### WHAT TO DO
Pictures are to be left out, and only the lines below starting at the one with "Date du document" and ending at the one with "mať dobrú náladu.Prečo?Pretože" are to be reproduced, each exactly, both ends included.

### TASK INPUTS
┌──
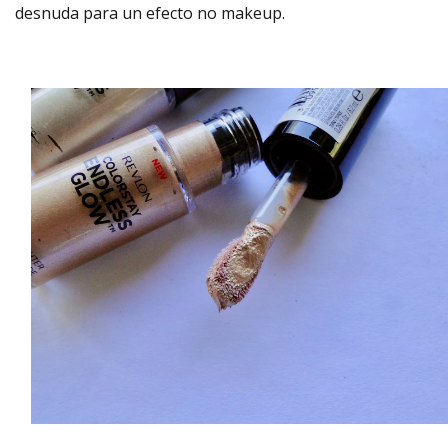
desnuda para un efecto no makeup.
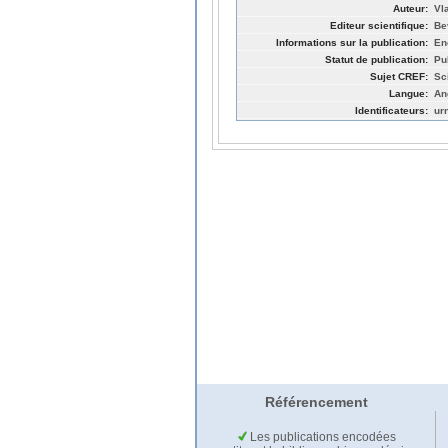
Auteur:
Vl
Editeur scientifique:
Be
Informations sur la publication:
En
Statut de publication:
Pu
Sujet CREF:
Sc
Langue:
An
Identificateurs:
ur
Référencement
Les publications encodées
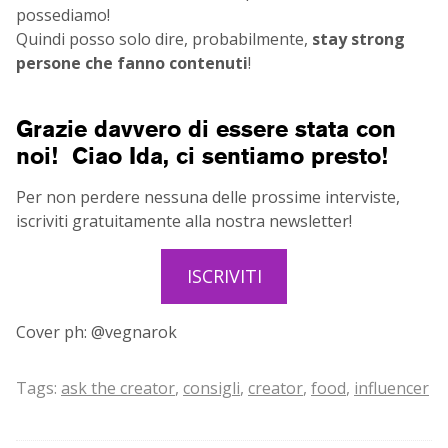
possediamo!
Quindi posso solo dire, probabilmente,
stay strong
persone che fanno contenuti
!
Grazie davvero di essere stata con
noi!
Ciao Ida, ci sentiamo presto!
Per non perdere nessuna delle prossime interviste,
iscriviti gratuitamente alla nostra newsletter!
ISCRIVITI
Cover ph: @vegnarok
Tags:
ask the creator
,
consigli
,
creator
,
food
,
influencer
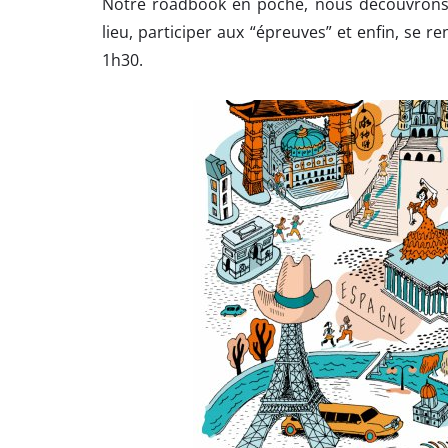
Notre roadbook en poche, nous découvrons
lieu, participer aux “épreuves” et enfin, se re
1h30.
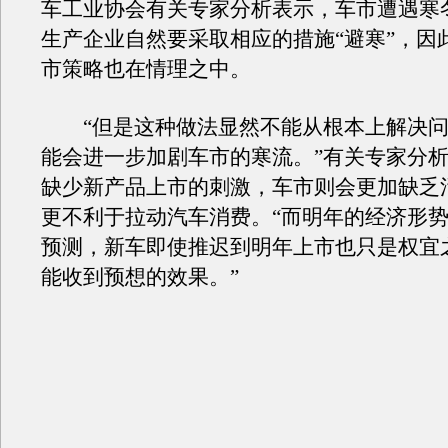
车工业协会有关专家分析表示，车市遭遇寒
生产企业自然要采取相应的措施“避寒”，因
市策略也在情理之中。
“但是这种做法显然不能从根本上解决问
能会进一步加剧车市的寒流。”有关专家分
缺少新产品上市的刺激，车市则会更加缺乏
更不利于拉动汽车消费。“而明年的经济形
预测，新车即使推迟到明年上市也只是权宜
能收到预想的效果。”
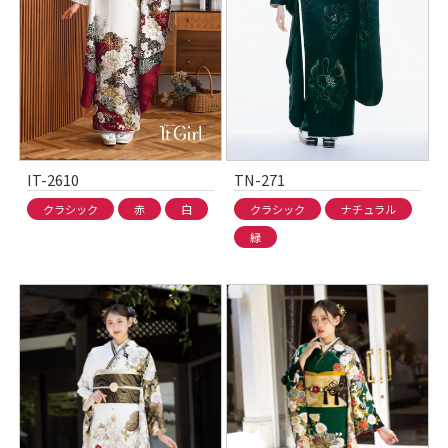
IT-2610
TN-271
クラシック
赤
白
クラシック
ナチュラル
緑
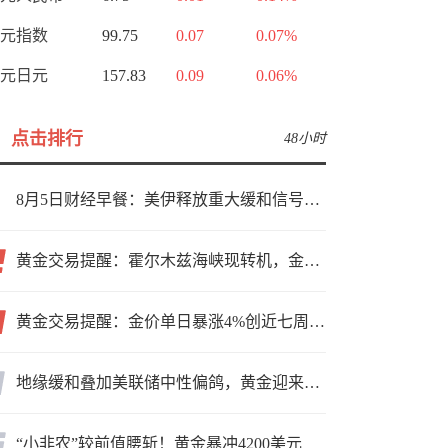
元指数
99.75
0.07
0.07%
元日元
157.83
0.09
0.06%
点击排行
48小时
8月5日财经早餐：美伊释放重大缓和信号，现货黄金高位持稳，美油重挫超6%
黄金交易提醒：霍尔木兹海峡现转机，金价小幅反弹，能否借就业数据再上新台阶？
黄金交易提醒：金价单日暴涨4%创近七周新高，加息预期降温叠加霍尔木兹“暂停信号”，牛市重启了？
地缘缓和叠加美联储中性偏鸽，黄金迎来上行窗口
“小非农”较前值腰斩！黄金暴冲4200美元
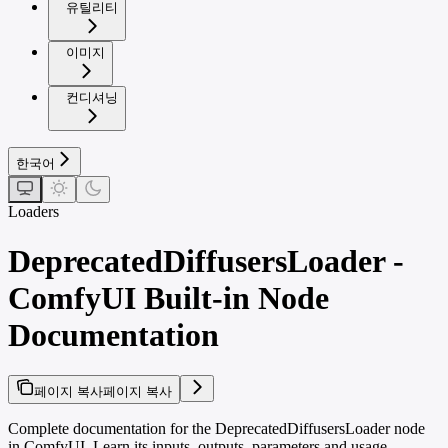
유틸리티
이미지
컨디셔닝
한국어
Loaders
DeprecatedDiffusersLoader -
ComfyUI Built-in Node
Documentation
페이지 복사
페이지 복사
Complete documentation for the DeprecatedDiffusersLoader node
in ComfyUI. Learn its inputs, outputs, parameters and usage.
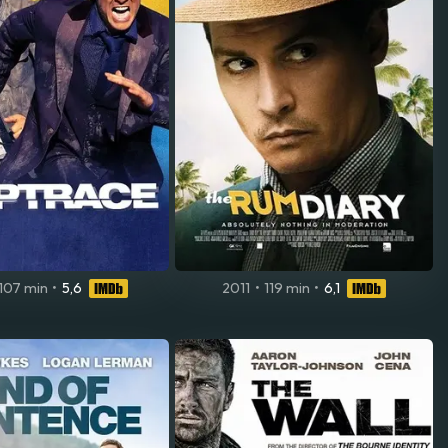
107 min
•
5,6
2011
•
119 min
•
6,1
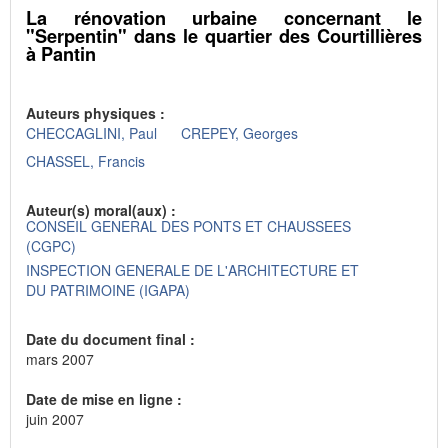
La rénovation urbaine concernant le
"Serpentin" dans le quartier des Courtillières
à Pantin
Auteurs physiques :
CHECCAGLINI, Paul
CREPEY, Georges
CHASSEL, Francis
Auteur(s) moral(aux) :
CONSEIL GENERAL DES PONTS ET CHAUSSEES
(CGPC)
INSPECTION GENERALE DE L'ARCHITECTURE ET
DU PATRIMOINE (IGAPA)
Date du document final :
mars 2007
Date de mise en ligne :
juin 2007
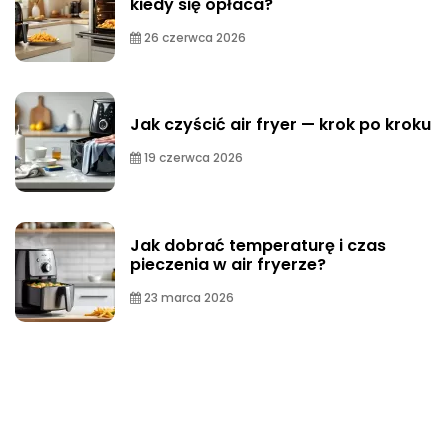
kiedy się opłaca?
26 czerwca 2026
Jak czyścić air fryer — krok po kroku
19 czerwca 2026
Jak dobrać temperaturę i czas
pieczenia w air fryerze?
23 marca 2026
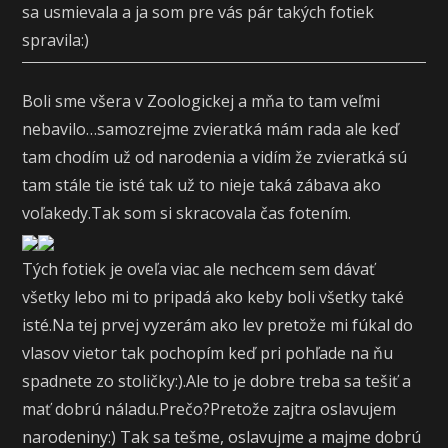
sa usmievala a ja som pre vás pár takých fotiek
spravila:)
Boli sme všera v Zoologickej a mňa to tam veľmi
nebavilo…samozrejme zvieratká mám rada ale keď
tam chodím už od narodenia a vidím že zvieratká sú
tam stále tie isté tak už to nieje taká zábava ako
voľakedy.Tak som si skracovala čas fotením.
Tých fotiek je oveľa viac ale nechcem sem dávať
všetky lebo mi to pripadá ako keby boli všetky také
isté.Na tej prvej vyzerám ako lev pretože mi fúkal do
vlasov vietor tak pochopím keď pri pohľade na ňu
spadnete zo stoličky:).Ale to je dobre treba sa tešiť a
mať dobrú náladu.Prečo?Pretože zajtra oslavujem
narodeniny:) Tak sa tešme, oslavujme a majme dobrú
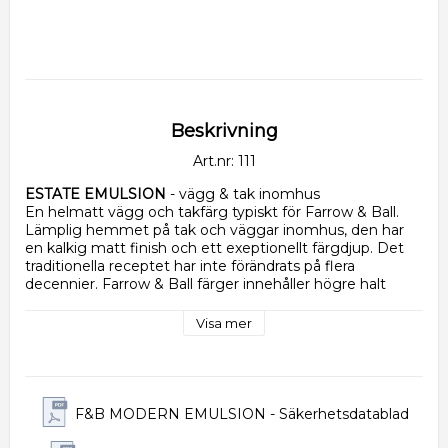
Beskrivning
Art.nr: 111
ESTATE EMULSION
 - vägg & tak inomhus 
En helmatt vägg och takfärg typiskt för Farrow & Ball. 
Lämplig hemmet på tak och väggar inomhus, den har 
en kalkig matt finish och ett exeptionellt färgdjup. Det 
traditionella receptet har inte förändrats på flera 
decennier. Farrow & Ball färger innehåller högre halt 
pigment än dess konkurrenter, därav det speciella djupet 
och ytfinishen. 
Visa mer
Estate Emulsion är
:
• Kalkig, mycket platt matt finish, 2% glans
• Snabbtorkande
• Torkbar
F&B MODERN EMULSION - Säkerhetsdatablad
• Miljövänlig, låg VOC
• Vattenbaserad, doftfri och barnvänlig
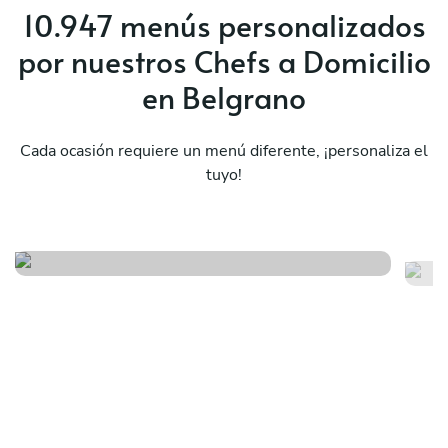
10.947 menús personalizados
por nuestros Chefs a Domicilio
en Belgrano
Cada ocasión requiere un menú diferente, ¡personaliza el
tuyo!
Mediterraneo exclusivo
Es
Ver menú
Ver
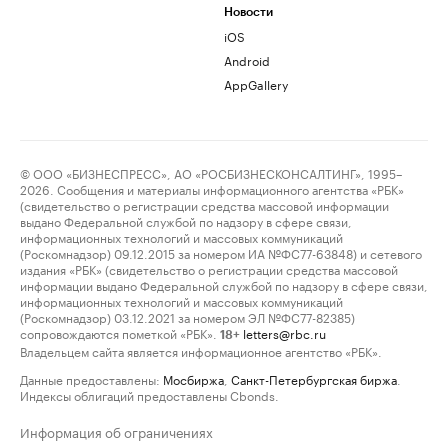
Новости
iOS
Android
AppGallery
© ООО «БИЗНЕСПРЕСС», АО «РОСБИЗНЕСКОНСАЛТИНГ», 1995–
2026. Сообщения и материалы информационного агентства «РБК»
(свидетельство о регистрации средства массовой информации
выдано Федеральной службой по надзору в сфере связи,
информационных технологий и массовых коммуникаций
(Роскомнадзор) 09.12.2015 за номером ИА №ФС77-63848) и сетевого
издания «РБК» (свидетельство о регистрации средства массовой
информации выдано Федеральной службой по надзору в сфере связи,
информационных технологий и массовых коммуникаций
(Роскомнадзор) 03.12.2021 за номером ЭЛ №ФС77-82385)
сопровождаются пометкой «РБК».
letters@rbc.ru
18+
Владельцем сайта является информационное агентство «РБК».
Данные предоставлены:
Мосбиржа
,
Санкт-Петербургская биржа
.
Индексы облигаций предоставлены Cbonds.
Информация об ограничениях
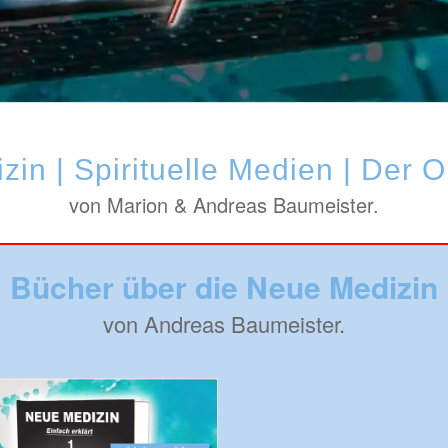
in | Spirituelle Medien | Der 
von Marion & Andreas Baumeister.
Bücher über die Neue Medizin
von Andreas Baumeister.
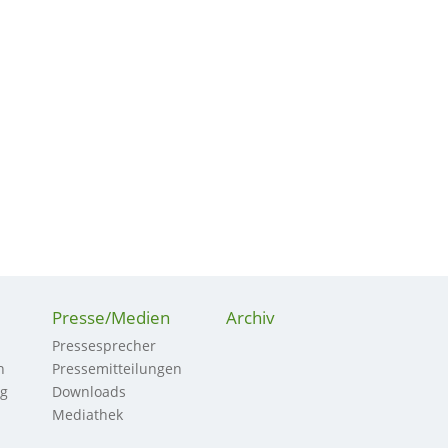
Presse/Medien
Archiv
Pressesprecher
n
Pressemitteilungen
ng
Downloads
Mediathek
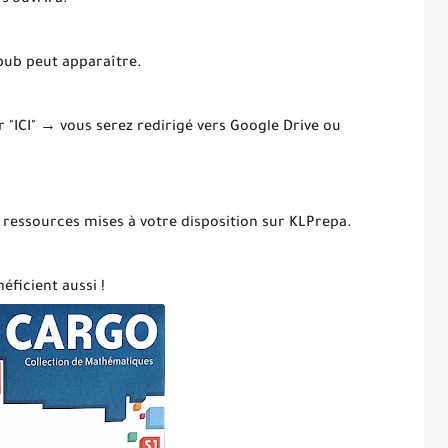
 s’ouvrira.
 pub peut apparaître.
ur "ICI" → vous serez redirigé vers Google Drive ou
 ressources mises à votre disposition sur KLPrepa.
éficient aussi !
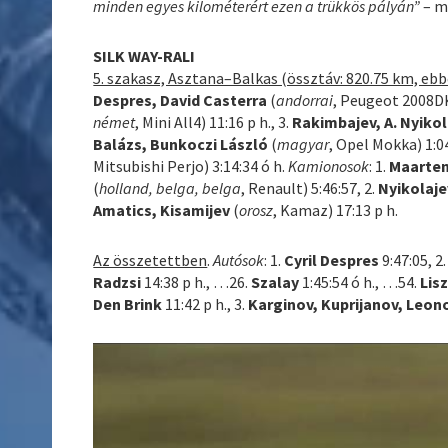
minden egyes kilométerért ezen a trükkös pályán”
– m
SILK WAY-RALI
5. szakasz, Asztana–Balkas (össztáv: 820.75 km, ebbő
Despres, David Casterra
(
andorrai
, Peugeot 2008DK
német
, Mini All4) 11:16 p h., 3.
Rakimbajev, A. Nyikol
Balázs, Bunkoczi László
(
magyar
, Opel Mokka) 1:0
Mitsubishi Perjo) 3:14:34 ó h.
Kamionosok
: 1.
Maarten
(
holland, belga, belga
, Renault) 5:46:57, 2.
Nyikolaje
Amatics, Kisamijev
(
orosz
, Kamaz) 17:13 p h.
Az összetettben
.
Autósok
: 1.
Cyril Despres
9:47:05, 2
Radzsi
14:38 p h., …26.
Szalay
1:45:54 ó h., …54.
Lisz
Den Brink
11:42 p h., 3.
Karginov, Kuprijanov, Leon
└──
### THE COMPLETED TASK
Date du document final :
mars 2007
Date de mise en ligne :
juin 2007
kiedy się opłaca?
26 czerwca 2026
Jak czyścić air fryer — krok po kroku
19 czerwca 2026
Jak dobrać temperaturę i czas
pieczenia w air fryerze?
23 marca 2026
sa usmievala a ja som pre vás pár takých fotiek
spravila:)
Boli sme všera v Zoologickej a mňa to tam veľmi
nebavilo…samozrejme zvieratká mám rada ale keď
tam chodím už od narodenia a vidím že zvieratká sú
tam stále tie isté tak už to nieje taká zábava ako
voľakedy.Tak som si skracovala čas fotením.
Tých fotiek je oveľa viac ale nechcem sem dávať
všetky lebo mi to pripadá ako keby boli všetky také
isté.Na tej prvej vyzerám ako lev pretože mi fúkal do
vlasov vietor tak pochopím keď pri pohľade na ňu
spadnete zo stoličky:).Ale to je dobre treba sa tešiť a
mať dobrú náladu.Prečo?Pretože zajtra oslavujem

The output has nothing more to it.